By: Matthew Ziegler, Director Lenovo Neptune® & Sustainability, Lenovo
Years ago, when Artificial Intelligence (AI) began to emerge as a potential technology to be harnessed as a powerful tool to change the way the world works, organizations began to kick the AI tires by exploring it’s potential to enhance their research or business. However, to get started with AI, neural networks needed to be created, data sets trained, and microprocessors were needed that could perform matrix-multiplication calculations ideally suited to perform these computationally demanding tasks. Enter the accelerator.
As companies and research institutions began purchasing these systems loaded with accelerators, it was often the high-performance computing (HPC) teams that were handed the box to deploy, manage and address challenges. These systems consumed high amounts of energy versus a standard CPU-only system. They needed high speed networks. They generated a lot of heat and could be integrated into larger HPC cluster systems that leveraged workload management. That was then. Now, we are watching as large AI factories are being assembled that consume enormous amounts of energy and require innovative power and cooling solutions. Additionally, as AI adoption increases, data centers need to be re-engineered to consume even more resources without impacting the surrounding ecosystem that could negatively affect local communities.
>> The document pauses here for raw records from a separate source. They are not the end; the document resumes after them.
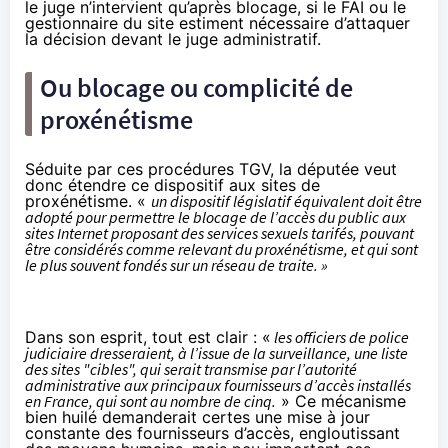
le juge n’intervient qu’après blocage, si le FAI ou le
gestionnaire du site estiment nécessaire d’attaquer
la décision devant le juge administratif.
Ou blocage ou complicité de
proxénétisme
Séduite par ces procédures TGV, la députée veut
donc étendre ce dispositif aux sites de
proxénétisme. «
un dispositif législatif équivalent doit être
adopté pour permettre le blocage de l’accès du public aux
sites Internet proposant des services sexuels tarifés, pouvant
être considérés comme relevant du proxénétisme, et qui sont
le plus souvent fondés sur un réseau de traite. »
Dans son esprit, tout est clair : «
les officiers de police
judiciaire dresseraient, à l’issue de la surveillance, une liste
des sites "cibles", qui serait transmise par l’autorité
administrative aux principaux fournisseurs d’accès installés
en France, qui sont au nombre de cinq.
» Ce mécanisme
bien huilé demanderait certes une mise à jour
constante des fournisseurs d’accès, engloutissant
Looking back, AI and HPC started with just hardware integration and management. The systems were designed to do entirely different things. HPC leveraged accuracy through double-precision floating point operations. AI didn’t need high accuracy and could leverage single, half, and integer level precision that accelerators were designed to deliver. Interconnects were different too. InfiniBand versus Ethernet. But overall, the systems could be integrated and managed similarly, thus putting HPC system administrators on the front lines of AI and HPC convergence.
Today, the convergence is now happening inside the system. There has been a lot of improvement in our understanding of how to best design systems with ideal PCIe routing, external networking, and memory sizing for data sets. AI and HPC systems now look very similar. That design convergence was showcased recently at Lenovo Tech World 2024 when Lenovo Chairman and CEO Yuanqing Yang and NVIDIA CEO Jensen Huang shared the stage to unveil the Lenovo ThinkSystem SC777 V4 Neptune® server. This system boasts an NVIDIA GB200-based featuring two Grace processors and four Blackwell GPUs in one vertical 21-inch (53 centimeter) compute tray. Coupled with the Lenovo ThinkSystem N1380 Neptune® chassis, the footprint of the SC777 V4 is a 13U enclosure featuring 8 tray slots, up to four Titanium 15kW power conversion stations (power can be directly connected from facility source) and a full 100% liquid-cooled Neptune® environment. Power is supplied directly to an internal 48V busbar making it ready for high powered HPC and AI workloads. In total, three of the ThinkSystem N1380 enclosures can comfortably fit in a standard 42U rack. That adds up to 24 trays, 48 processors and 96 accelerators in two standard floor tiles.
With four PCS units supporting N+1 operation and 120% oversubscription, the total power capacity for the enclosure reaches 54kW DC. Given a 96 percent peak AC/DC conversion efficiency and an almost perfect Power Factor at 99% above 50% load, the total apparent power is 58 kVA. When you place three enclosures in a rack, you can achieve a total power density of 162kW DC or approximately 175 kVA!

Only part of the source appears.